Dear Chicago –
I already regret my absence from this blog but have a great excuse for it. It has been tough since I moved to my home stay for two reasons: Tough emotionally because I cannot stand it here and tough physically because I receive a weak internet signal through one wall, only in the evenings. I am back, however, with great news: tomorrow I am moving to a new home stay. Gone will be the three boys with whom I have been sharing a bathroom. In the morning I will meet Cristina, an older woman with two grown daughters. She lives on the 14th floor of a high rise in the area, so my subway stop probably won’t even change.

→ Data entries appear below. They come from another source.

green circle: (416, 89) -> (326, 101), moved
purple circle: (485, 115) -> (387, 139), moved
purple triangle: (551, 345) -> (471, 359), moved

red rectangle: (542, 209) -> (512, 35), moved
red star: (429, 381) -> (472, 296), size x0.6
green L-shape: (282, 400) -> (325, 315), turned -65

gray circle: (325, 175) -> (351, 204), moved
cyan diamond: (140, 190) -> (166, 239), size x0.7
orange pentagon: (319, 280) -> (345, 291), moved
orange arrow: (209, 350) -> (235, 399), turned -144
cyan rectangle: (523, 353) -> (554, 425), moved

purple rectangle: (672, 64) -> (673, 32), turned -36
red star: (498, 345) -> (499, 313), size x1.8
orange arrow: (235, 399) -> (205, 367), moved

Here is what has happened amidst the tears and tummy aches in the dirty house with the boys:
Saturday I moved into the new house. Great things: the gorgeous front door and the woman who runs the house. Everything else, not great. Was slightly alarmed by the heater (which didn’t end up working) as Cristina turned on a little gas line running on the floor of the living room, let the gas run for a bit then lit the heater pilot light with a cigarette. I’m all for a vintage apartment but mold on all of the ceilings and windows that don’t close. I could go on. Stayed in on Saturday night and tried to fall asleep next to the heavy metal band that practiced next door until 2:30. I was still exhausted from going out on Friday night, so I managed to sleep.

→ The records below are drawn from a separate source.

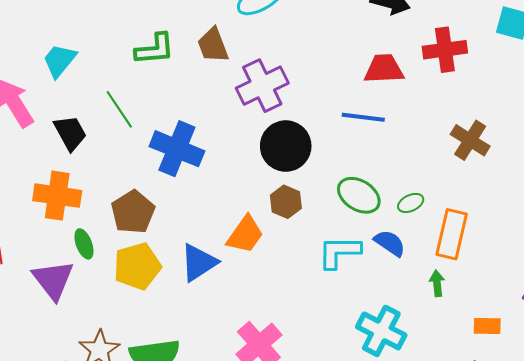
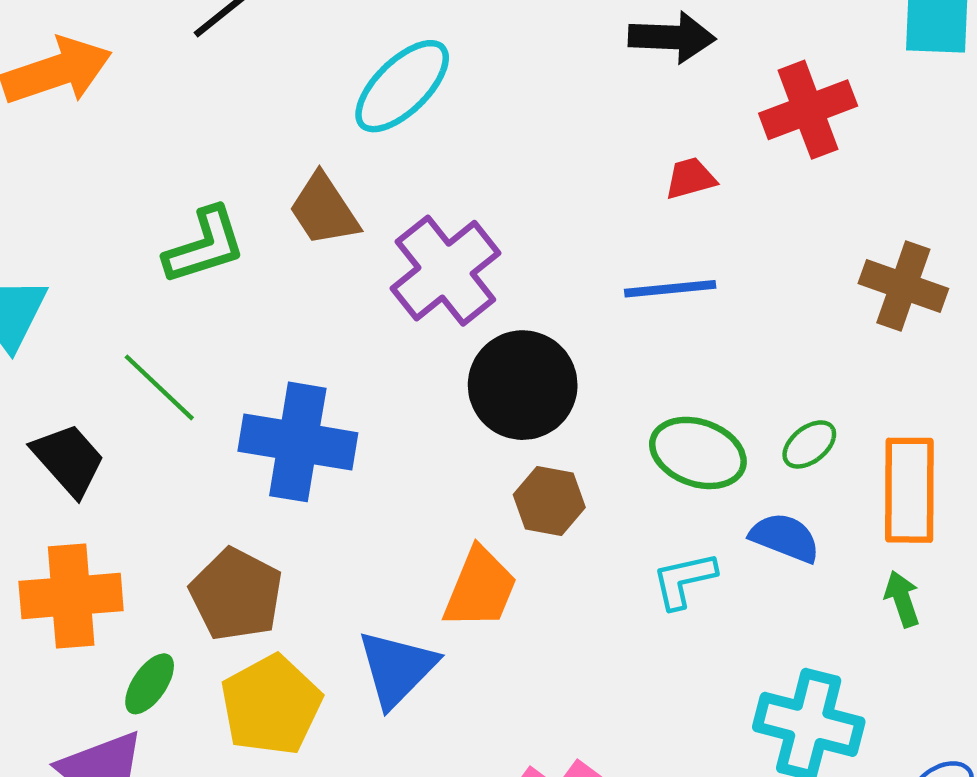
red trapezoid: (384, 69) -> (690, 178), size x0.6
green ellipse: (84, 244) -> (150, 684), turned 68
cyan L-shape: (339, 252) -> (684, 580), size x0.7

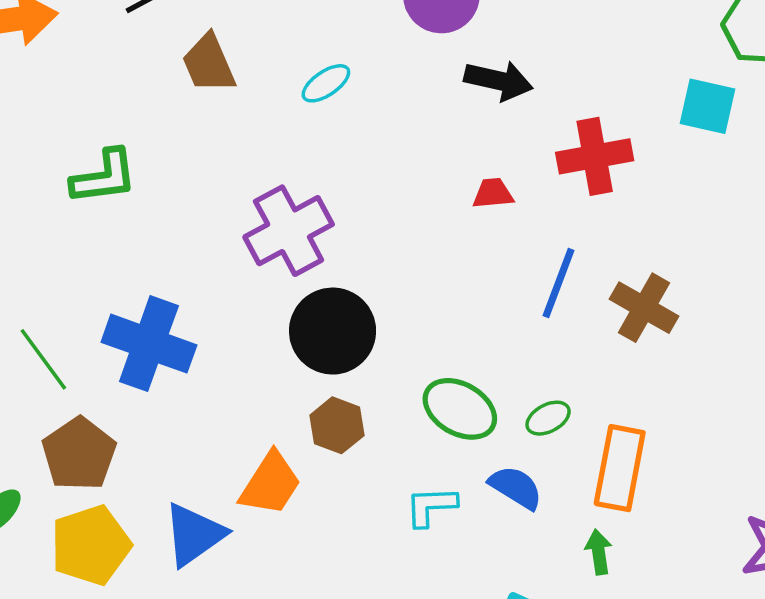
cyan ellipse: (402, 86) -> (326, 83), moved, size x0.6
brown trapezoid: (324, 210) -> (209, 64), moved
blue line: (670, 289) -> (559, 283), moved, turned -74
green line: (159, 387) -> (43, 359), moved

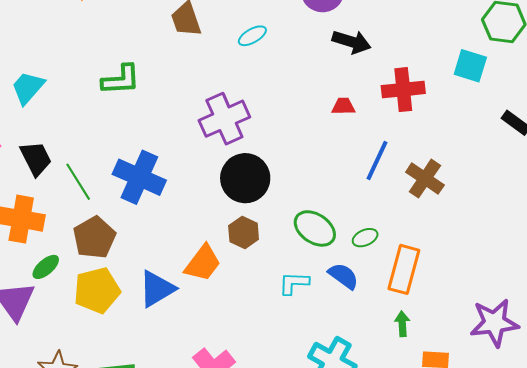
green arrow: (599, 552) -> (402, 324), moved

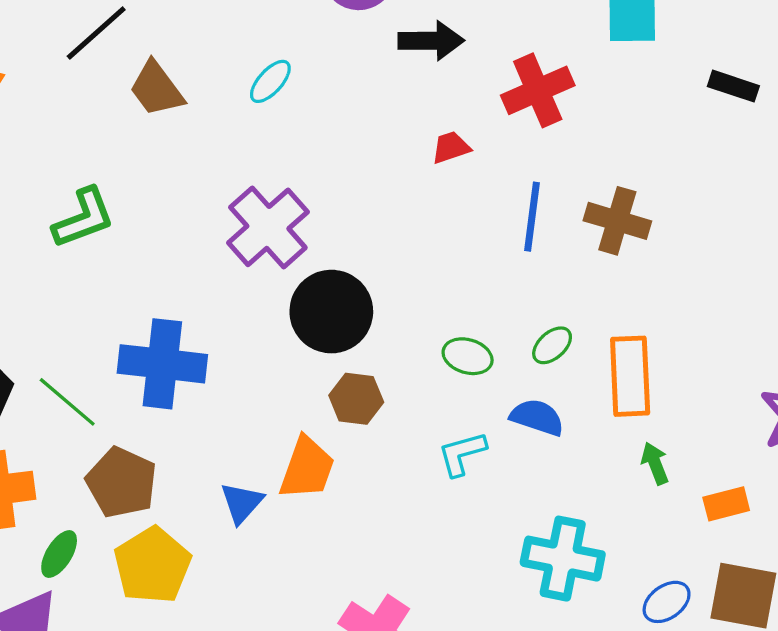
green ellipse: (315, 228) -> (468, 356), size x0.7
blue triangle: (157, 289) -> (242, 503), moved, size x0.7

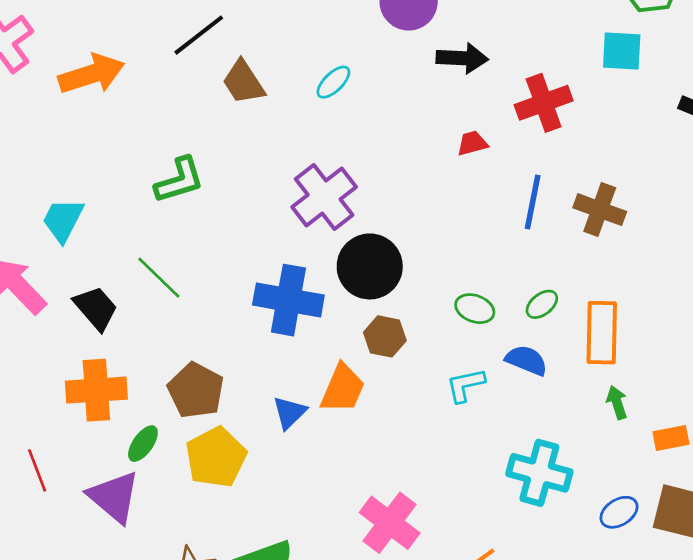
blue cross: (162, 364) -> (288, 300), moved
green line: (67, 402) -> (159, 278), moved

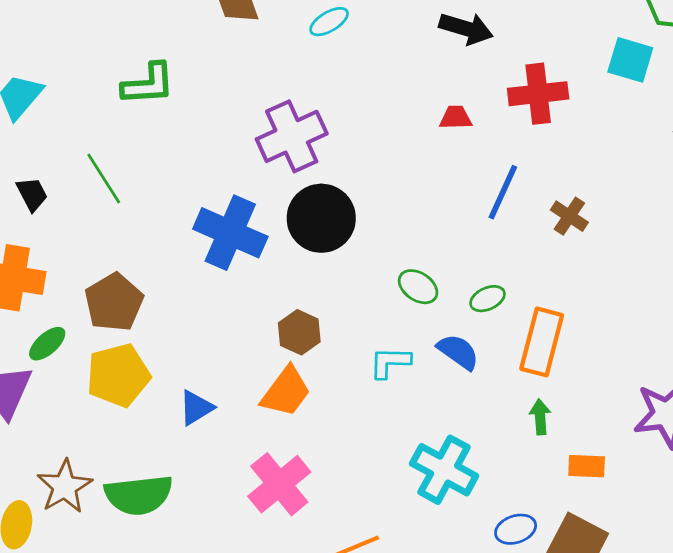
brown cross: (600, 210) -> (569, 216), size x0.7
black trapezoid: (96, 308) -> (32, 194), size x0.7
brown hexagon: (385, 336) -> (299, 332), moved
orange trapezoid: (343, 389) -> (286, 392), moved
blue triangle: (289, 413) -> (196, 408), moved

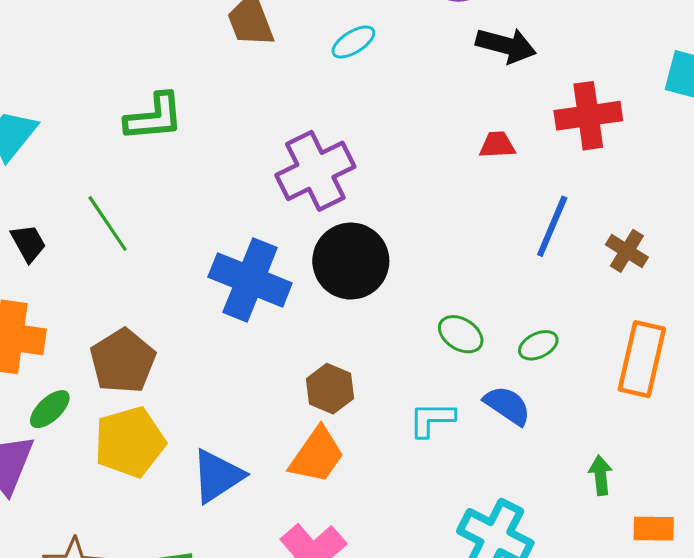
orange rectangle: (542, 342) -> (642, 359), moved
blue triangle: (196, 408) -> (217, 476), size x1.4

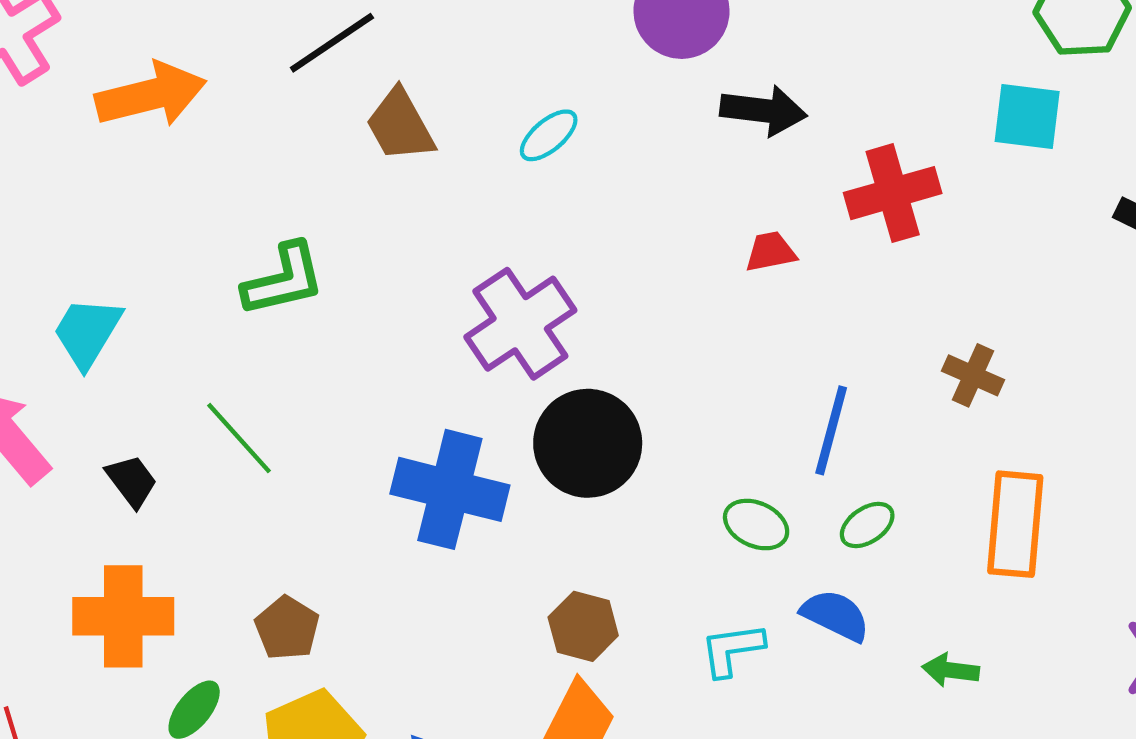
blue line: (552, 226) -> (831, 430), moved
brown pentagon: (123, 361) -> (287, 628), size x0.7
green arrow: (601, 475) -> (951, 670), moved, turned -69

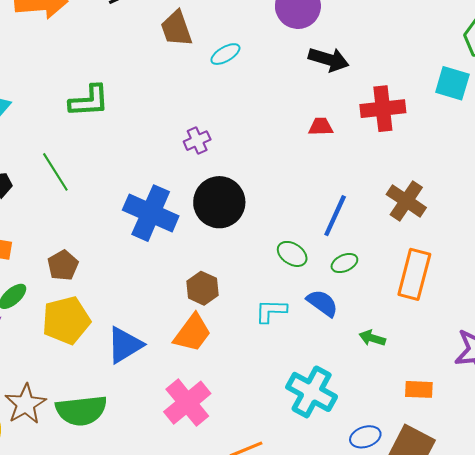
brown trapezoid: (400, 125) -> (176, 29), moved
purple cross: (520, 324) -> (197, 141), size x0.5
brown cross: (973, 375) -> (406, 201), size x1.4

Sunday I met up with a girl from my program named Dora. We walked around the neighborhood and talked. She’s very nice, from Boston and loved her homestay. She was very sympathetic and we had a great afternoon together. From our walk, I hung out in my bedroom until I got in touch with Carla and Liliana. I received an address to meet up with everyone for the soccer game. I had a long walk – about 3 ½ miles – but met up successfully and enjoyed some fresh air. The game was everything I had hoped it to be. I attended with Carla, Nik, her Dad, her brother Marciano and a few cousins. We parked in a shady neighborhood and I was told to put my bag under my coat, walk fast and not say a word of English or Spanish to anyone, in order to avoid being obviously American. The cousins put their arms around me and we scuttled into the stadium, past to sets of guards and swiping our tickets two times to get in. After all of that we were seated at the mid-field line in a box of bleachers. The stadium is famously made of three round angled bleachers and one vertical façade shaped like a D, the result of an old land dispute. We were in the vertical seats and the view was unbelievable.
As soon as we sat down everyone started ripping up their programs and when the Bocas Jr ran out, the entire stadium threw the paper like confetti. There is a huge section of fans with giant Argentinian flags, a full band, giant blue and yellow umbrellas and banners. They are called the “Jugador No. 12”, the 12th player. The sang songs the ENTIRE game. Never before have I seen an entire stadium passionately rooting for the entire length of play. It was a great game, Bocas winning 3-0, which is pretty wild for a futbol score. The second goal was like a dance, smoothly passed to four players before slamming into the net. I’ll never forget it. The fans shot off fireworks and noise bombs from the stands during each goal, so the stadium was eventually filled with noise, smoke and cheers. It was a very cold night (I’m learning to understand Celsius – it was 12). Norberto – Carla’s Dad- bought me a Boca’s Jr. scarf to wear. My shivering and chattering is equally pathetic and uncontrollable on this side of the equator, but I love the scarf and will wear it faithfully as a Bocas Jr. fan.
I miss Chicago and everyone there very much!